The legal tech world is debating the wrong metrics. Last week's discussion about Harvey's user numbers and utilization rates perfectly illustrates the problem - we're measuring vendor success, not client value. Law firm tech tracks billable hours, seat licenses, and utilization rates. But in-house teams need completely different metrics. We need to know how much we reduced outside counsel spend, how fast we can turn around contracts, and what capacity we created for strategic work. At Coherent, we've achieved a 78% reduction in contract review time. We're on track for 50%+ reduction in outside counsel dependency and have eliminated 30% of manual tasks, freeing our team for higher-value work. Unless we require accountability to the metrics that matter for us, tech built for law firms will never measure what matters to in-house teams. In-house teams need tech built specifically for in-house priorities. We need vendors (including law firms) who measure what actually matters to the business. And we need radical transparency about real outcomes, not vanity metrics. To my fellow CLOs - Start demanding the metrics that matter. Ask your vendors how their AI creates efficiency gains, not how many licenses they've sold. The conversation needs to shift from vendor success to customer value. Until then, we're having the wrong conversation about legal technology. I explore this further in my latest piece for Legal IT Insider--> https://lnkd.in/eieDEgvM
Very informative and insightful piece. Thanks for sharing this Rob Beard!
Well said Rob!
This 👆
Great article Rob Beard 👍🏼. With a very spot-on approach to how the real value of legal technology should be measured.

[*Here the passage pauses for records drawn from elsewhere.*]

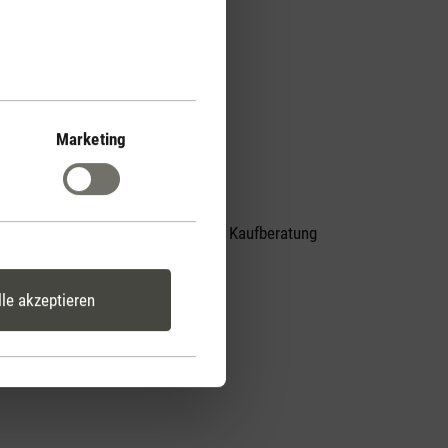
Marketing
Persönliche Kaufberatung
er
per Telefon
lle akzeptieren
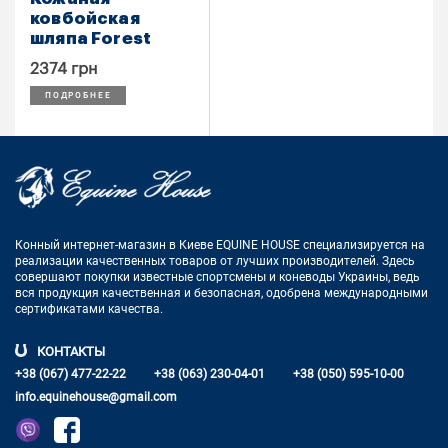
ковбойская
шляпа Forest
2374 грн
ПОДРОБНЕЕ
Конный интернет-магазин в Киеве EQUINE HOUSE
специализируется на
реализации качественных товаров от лучших
производителей. Здесь
совершают покупки известные спортсмены
и коневоды Украины, ведь
вся продукция качественная и
безопасная, одобрена международными
сертификатами качества.
КОНТАКТЫ
+38 (067) 477-22-22
+38 (063) 230-04-01
+38 (050) 595-10-00
info.equinehouse@gmail.com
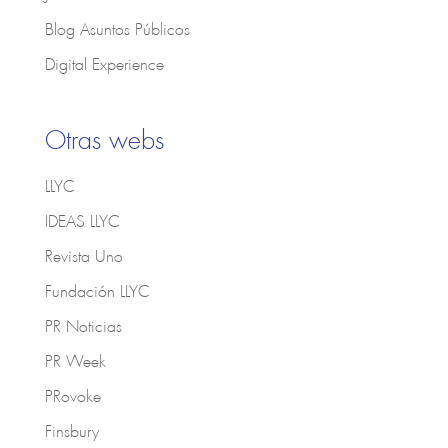
Blog Asuntos Públicos
Digital Experience
Otras webs
LLYC
IDEAS LLYC
Revista Uno
Fundación LLYC
PR Noticias
PR Week
PRovoke
Finsbury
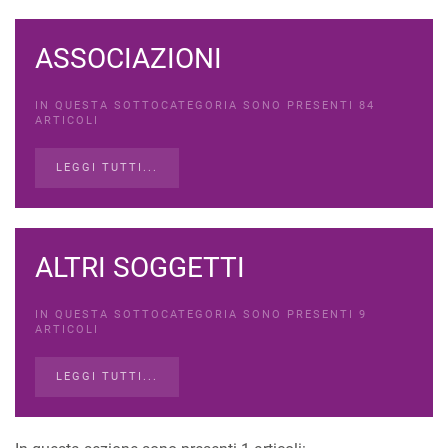
ASSOCIAZIONI
IN QUESTA SOTTOCATEGORIA SONO PRESENTI 84
ARTICOLI
LEGGI TUTTI...
ALTRI SOGGETTI
IN QUESTA SOTTOCATEGORIA SONO PRESENTI 9
ARTICOLI
LEGGI TUTTI...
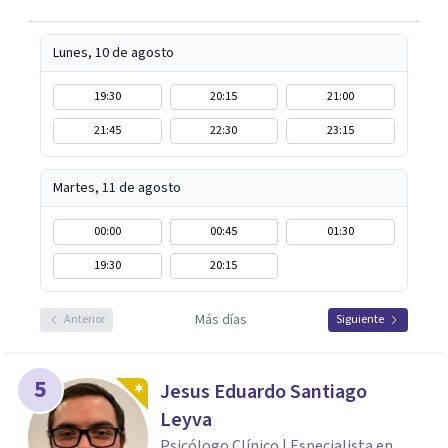
Lunes, 10 de agosto
19:30
20:15
21:00
21:45
22:30
23:15
Martes, 11 de agosto
00:00
00:45
01:30
19:30
20:15
Más días
Anterior
Siguiente
5
Jesus Eduardo Santiago
Leyva
Psicólogo Clínico | Especialista en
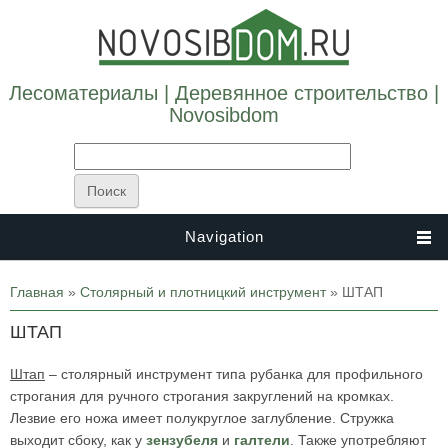
Лесоматериалы | Деревянное строительство |
Novosibdom
Navigation
Вы здесь
Главная
»
Столярный и плотницкий инструмент
» ШТАП
ШТАП
Штап
–
столярный инструмент типа рубанка для профильного
строгания для ручного строгания закруглений на кромках.
Лезвие его ножа имеет полукруглое заглубление. Стружка
выходит сбоку, как у
зензубеля
и
галтели
. Также употребляют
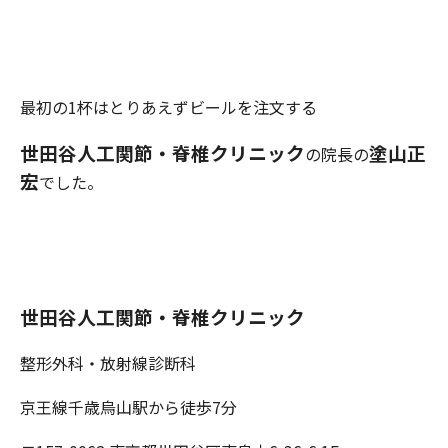
最初の1杯はとりあえずビールを注文する
世田谷人工関節・脊椎クリニック
塗山正
の院長の
宏
でした。
世田谷人工関節・脊椎クリニック
整形外科・放射線診断科
京王線千歳烏山駅から徒歩7分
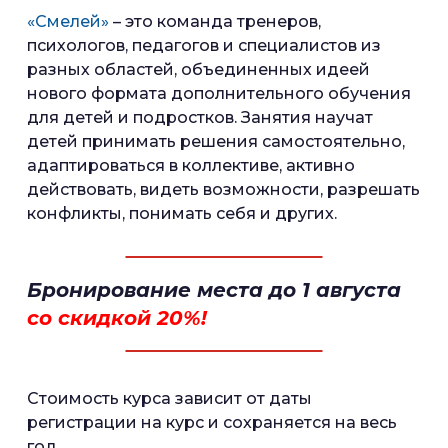
«Смелей»
– это команда тренеров,
психологов, педагогов и специалистов из
разных областей, объединенных идеей
нового формата дополнительного обучения
для детей и подростков. Занятия научат
детей принимать решения самостоятельно,
адаптироваться в коллективе, активно
действовать, видеть возможности, разрешать
конфликты, понимать себя и других.
Бронирование места до 1 августа
со скидкой 20%!
Cтоимость курса зависит от даты
регистрации на курс и сохраняется на весь
год.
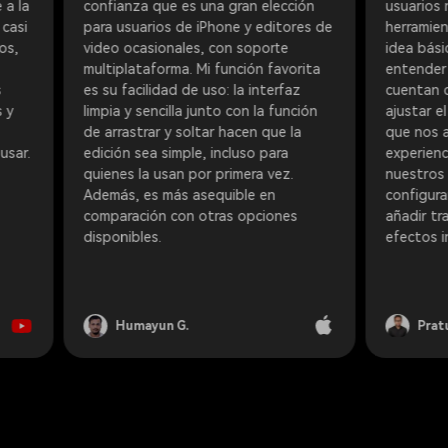
ianza que es una gran elección
usuarios nuevos a aprende
 usuarios de iPhone y editores de
herramientas de edición, 
o ocasionales, con soporte
idea básica del software 
iplataforma. Mi función favorita
entender cómo funciona. 
u facilidad de uso: la interfaz
cuentan con una herramie
ia y sencilla junto con la función
ajustar el contraste de los
rrastrar y soltar hacen que la
que nos ayuda a mejorar l
ión sea simple, incluso para
experiencia de visualizaci
nes la usan por primera vez.
nuestros espectadores, a
ás, es más asequible en
configurar la velocidad del
aración con otras opciones
añadir transiciones person
onibles.
efectos increíbles.
Humayun G.
Pratush R.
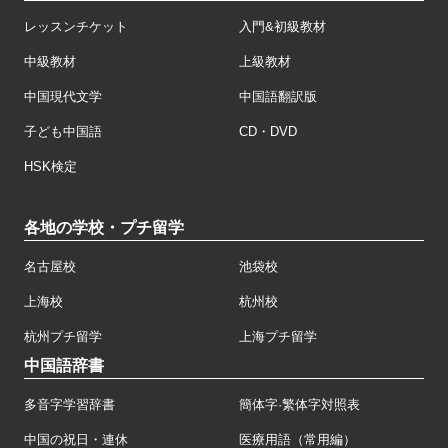
レッスンチケット
入門&初級教材
中級教材
上級教材
中国現代文学
中国語翻訳版
子ども中国語
CD・DVD
HSK検定
各地の学校・プチ留学
名古屋校
池袋校
上海校
杭州校
杭州プチ留学
上海プチ留学
中国語辞書
多音字学習辞書
簡体字·繁体字対照表
中国の祝日・連休
医療用語（常用編）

This! GCs and CLOs are business partners to their peers. They measure success by how efficiently and strategically they support business goals. If you are a LegalTech vendor, how does your solution support enterprise business goals?
Double like! Spot on. This is exactly what I raise with in-house teams: do you have visibility into your eDiscovery spend? Do you own your Multi-Matter Repository? Control your data, cut costs, and let outside counsel focus on what matters most—case strategy, analysis, and winning.